AI & ML Practical By Samson Tanimawo, PhD Published Jul 30, 2026 4 min read

Structured vs Unstructured Evals: When Each Wins

Multiple-choice evals are cheap and noisy. Free-form evals are expensive and informative. The decision rule for picking the right shape per task.

When structured evals win

Classification tasks. Spam-or-not, severity-1-to-5, intent-detection.

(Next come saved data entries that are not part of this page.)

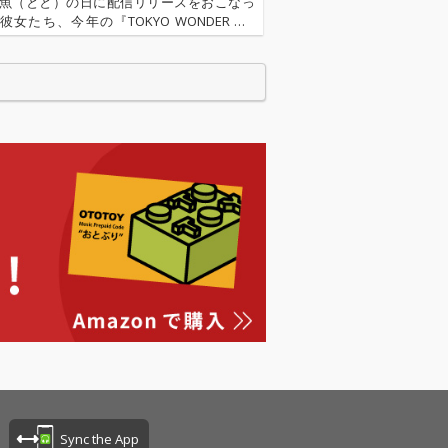
の魚（とと）の日に配信リリースをおこなっ
女たち、今年の『TOKYO WONDER GIR
、ここ最近つりビットが得意としてきたシテ
プ調の楽曲。OTOTOYではCD音質・ハイレ
とも…
Sync the App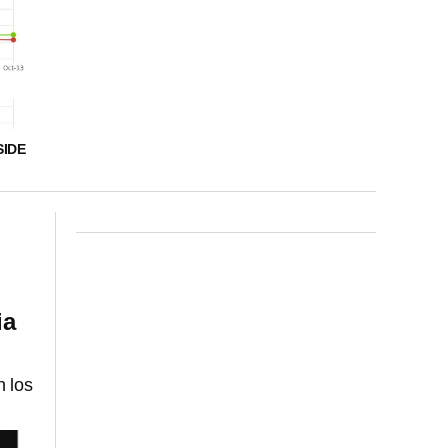
SIDE
ia
n los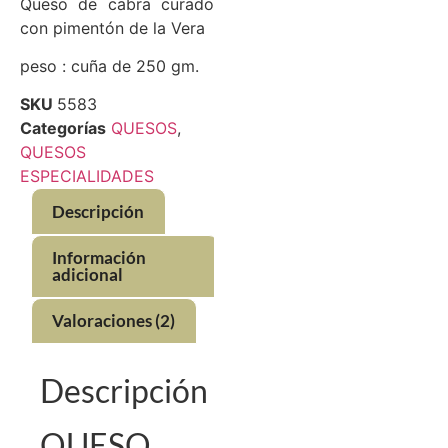
Queso de cabra curado
con pimentón de la Vera
peso : cuña de 250 gm.
SKU
5583
Categorías
QUESOS
,
QUESOS
ESPECIALIDADES
Descripción
Información
adicional
Valoraciones (2)
Descripción
QUESO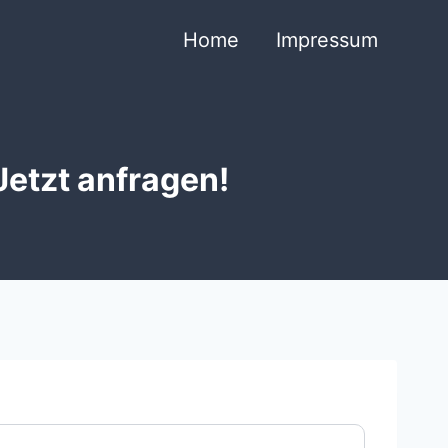
Home
Impressum
etzt anfragen!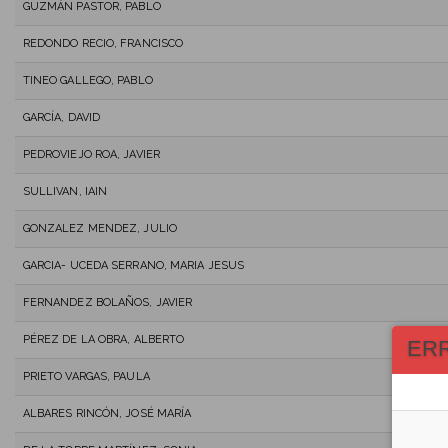
GUZMÁN PASTOR, PABLO
REDONDO RECIO, FRANCISCO
TINEO GALLEGO, PABLO
GARCÍA, DAVID
PEDROVIEJO ROA, JAVIER
SULLIVAN, IAIN
GONZALEZ MENDEZ, JULIO
GARCIA- UCEDA SERRANO, MARIA JESUS
FERNANDEZ BOLAÑOS, JAVIER
PÉREZ DE LA OBRA, ALBERTO
ER
PRIETO VARGAS, PAULA
ALBARES RINCÓN, JOSÉ MARÍA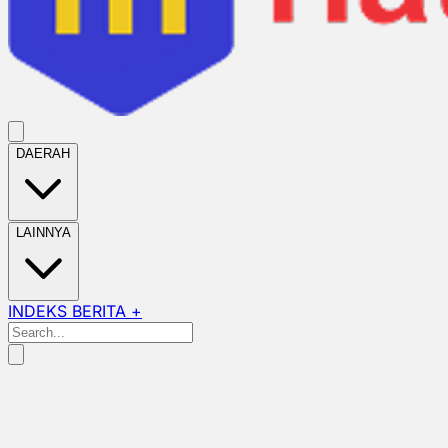
DAERAH
LAINNYA
INDEKS BERITA +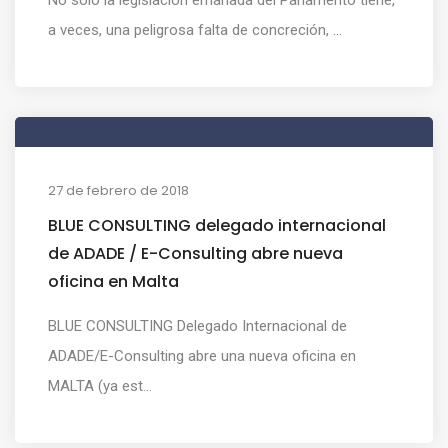
a veces, una peligrosa falta de concreción, ...
27 de febrero de 2018
BLUE CONSULTING delegado internacional
de ADADE / E-Consulting abre nueva
oficina en Malta
BLUE CONSULTING Delegado Internacional de
ADADE/E-Consulting abre una nueva oficina en
MALTA (ya est...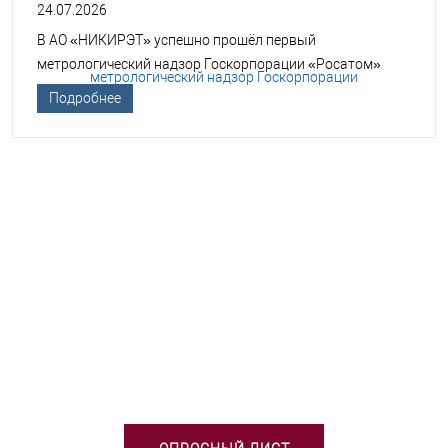
24.07.2026
В АО «НИКИРЭТ» успешно прошёл первый
метрологический надзор Госкорпорации «Росатом»
Подробнее
НЕОБХОДИМА ПОМОЩЬ В
ВЫБОРЕ ТСО?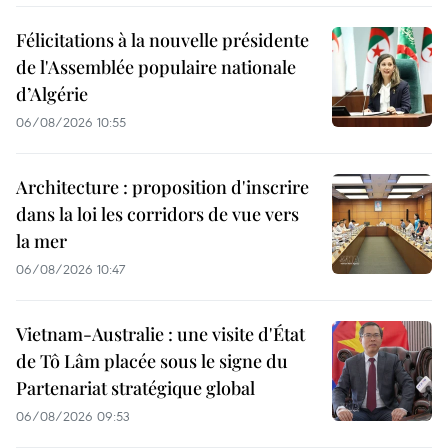
Félicitations à la nouvelle présidente
de l'Assemblée populaire nationale
d’Algérie
06/08/2026 10:55
Architecture : proposition d'inscrire
dans la loi les corridors de vue vers
la mer
06/08/2026 10:47
Vietnam-Australie : une visite d'État
de Tô Lâm placée sous le signe du
Partenariat stratégique global
06/08/2026 09:53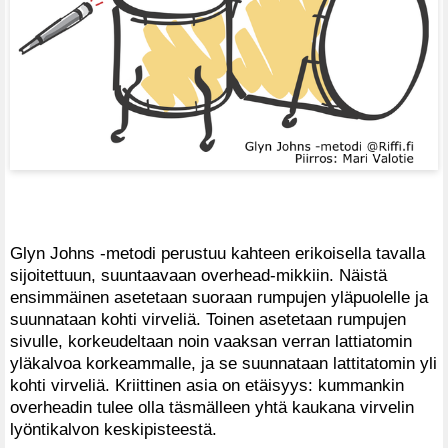
Glyn Johns -metodi perustuu kahteen erikoisella tavalla
sijoitettuun, suuntaavaan overhead-mikkiin. Näistä
ensimmäinen asetetaan suoraan rumpujen yläpuolelle ja
suunnataan kohti virveliä. Toinen asetetaan rumpujen
sivulle, korkeudeltaan noin vaaksan verran lattiatomin
yläkalvoa korkeammalle, ja se suunnataan lattitatomin yli
kohti virveliä. Kriittinen asia on etäisyys: kummankin
overheadin tulee olla täsmälleen yhtä kaukana virvelin
lyöntikalvon keskipisteestä.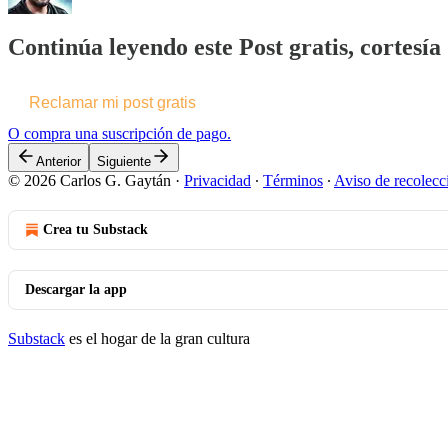
Continúa leyendo este Post gratis, cortesí
Reclamar mi post gratis
O compra una suscripción de pago.
Anterior
Siguiente
© 2026 Carlos G. Gaytán
·
Privacidad
∙
Términos
∙
Aviso de recolecc
Crea tu Substack
Descargar la app
Substack
es el hogar de la gran cultura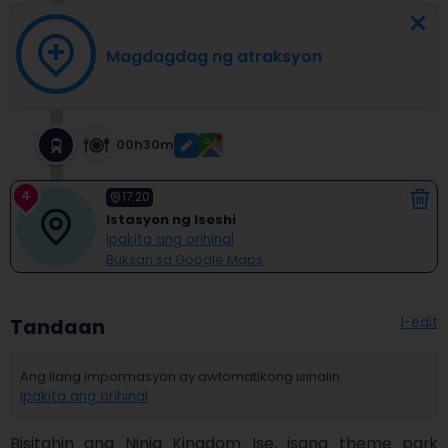
Magdagdag ng atraksyon
00h30m
4
17:20
Istasyon ng Iseshi
Ipakita ang orihinal
Buksan sa Google Maps
I-edit
Tandaan
Ang ilang impormasyon ay awtomatikong isinalin.
Ipakita ang orihinal
Bisitahin ang Ninja Kingdom Ise, isang theme park 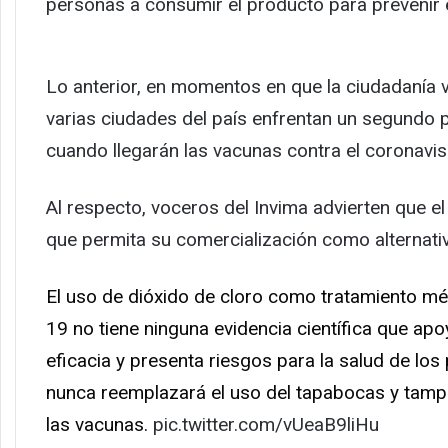
personas a consumir el producto para prevenir 
Lo anterior, en momentos en que la ciudadanía v
varias ciudades del país enfrentan un segundo 
cuando llegarán las vacunas contra el coronavi
Al respecto, voceros del Invima advierten que el 
que permita su comercialización como alternativ
El uso de dióxido de cloro como tratamiento mé
19 no tiene ninguna evidencia científica que ap
eficacia y presenta riesgos para la salud de lo
nunca reemplazará el uso del tapabocas y tampo
las vacunas.
pic.twitter.com/vUeaB9liHu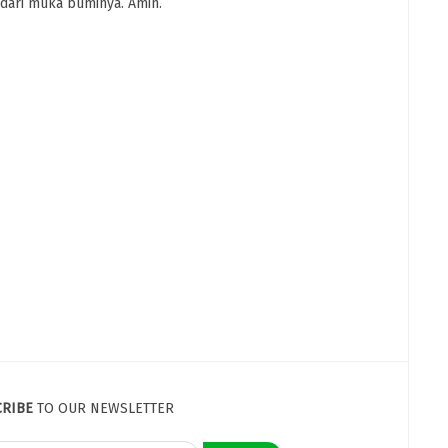
dari muka buminya. Amin.
CRIBE
TO OUR NEWSLETTER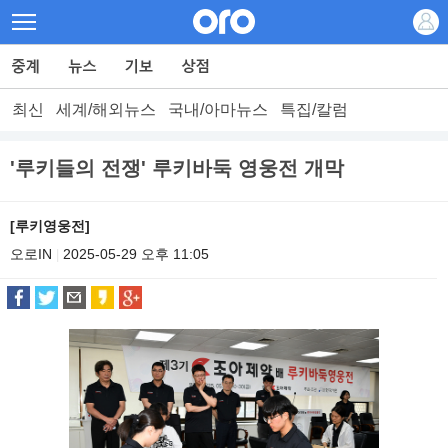
최신
세계/해외뉴스
국내/아마뉴스
특집/칼럼
'루키들의 전쟁' 루키바둑 영웅전 개막
[루키영웅전]
오로IN
2025-05-29 오후 11:05
|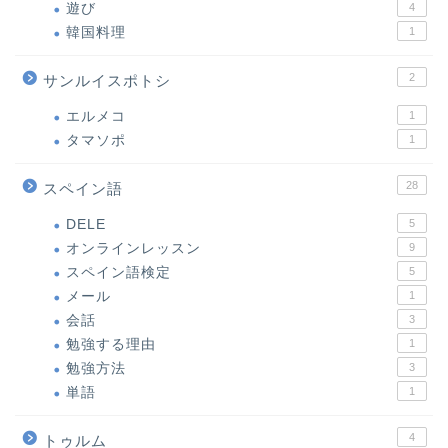
遊び
4
韓国料理
1
2
サンルイスポトシ
エルメコ
1
タマソポ
1
28
スペイン語
DELE
5
オンラインレッスン
9
スペイン語検定
5
メール
1
会話
3
勉強する理由
1
勉強方法
3
単語
1
4
トゥルム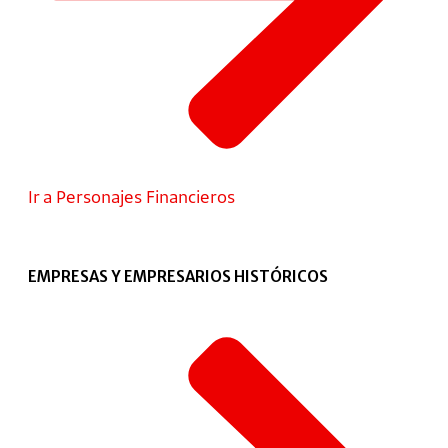
Ir a Personajes Financieros
EMPRESAS Y EMPRESARIOS HISTÓRICOS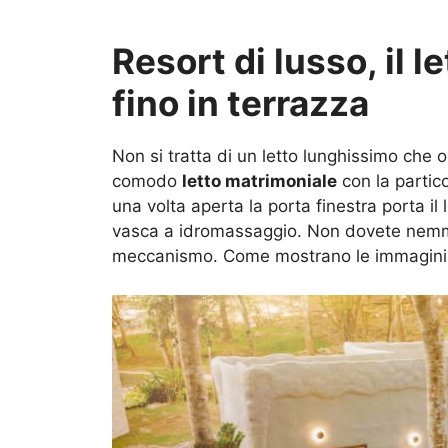
Resort di lusso, il l
fino in terrazza
Non si tratta di un letto lunghissimo che 
comodo
letto matrimoniale
con la partic
una volta aperta la porta finestra porta il 
vasca a idromassaggio. Non dovete nemmeno
meccanismo. Come mostrano le immagini 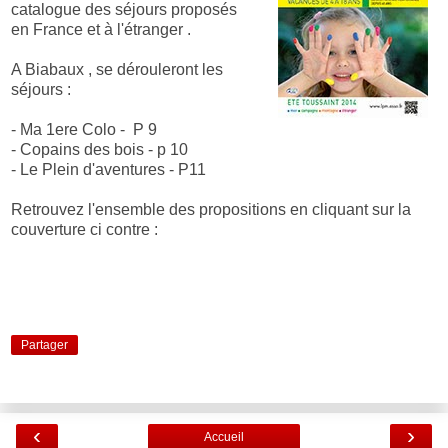
catalogue des séjours proposés
en France et à l'étranger .
A Biabaux , se dérouleront les
séjours :
- Ma 1ere Colo - P 9
- Copains des bois - p 10
- Le Plein d'aventures - P11
Retrouvez l'ensemble des propositions en cliquant sur la
couverture ci contre :
Partager
‹
›
Accueil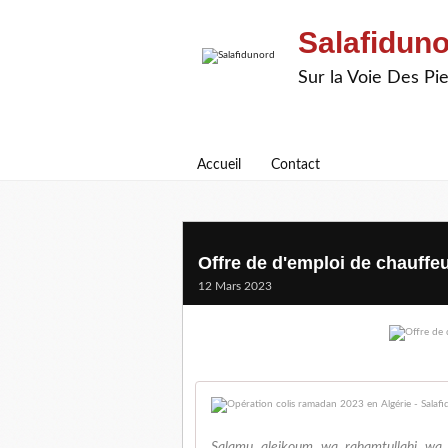
Salafidun
Sur la Voie Des P
Accueil
Contact
Offre de d'emploi de chauffeur
12 Mars 2023
Salamu aleikoum wa rahamtullahi wa 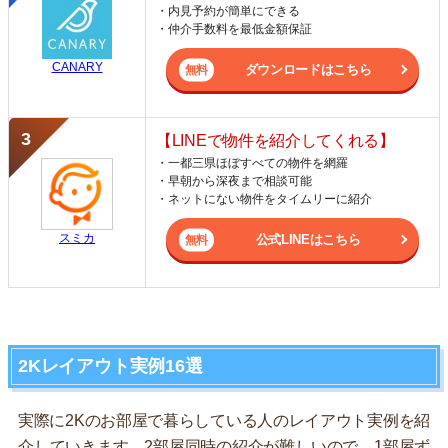
・内見予約が簡単にできる
・仲介手数料を最低金額保証
CANARY
ダウンロードはこちら
【LINEで物件を紹介してくれる】
・一都三県ほぼすべての物件を網羅
・早朝から深夜まで相談可能
・ネットにない物件をタイムリーに紹介
スミカ
公式LINEはこちら
2Kレイアウト実例16選
実際に2Kのお部屋で暮らしている人のレイアウト実例を紹
介していきます。2部屋同時の紹介が難しいので、1部屋ず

The expected output is a label; structured evals score it perfectly.

Cost is cheap; can run thousands of cases per minute. Regression detection is fast and reliable.

Limitation: structured evals miss reasoning quality. The model can pick the right label for the wrong reason.

Generation tasks. Summarisation, postmortem drafts, email replies. The expected output is open-ended; structured scoring misses what matters.

Use LLM-as-judge or human review. Slower and more expensive but captures quality dimensions that labels cannot.

Limitation: judge models are noisy. Calibrate against humans; expect 90%+ agreement, not 99%.

Structured evals on every PR. Cheap, fast, catches obvious regressions.

Unstructured evals weekly or per-release. Expensive but catches subtle quality drifts.

Layer both. Structured is the loud floor; unstructured is the quiet ceiling.

Using only structured evals on a generation task. The eval suite passes but quality has rotted; users notice before the team does.

Using only unstructured evals on a classification task. Expensive and slow when a multiple-choice eval would have caught the regression in seconds.

Pick the format by task type, not by team preference.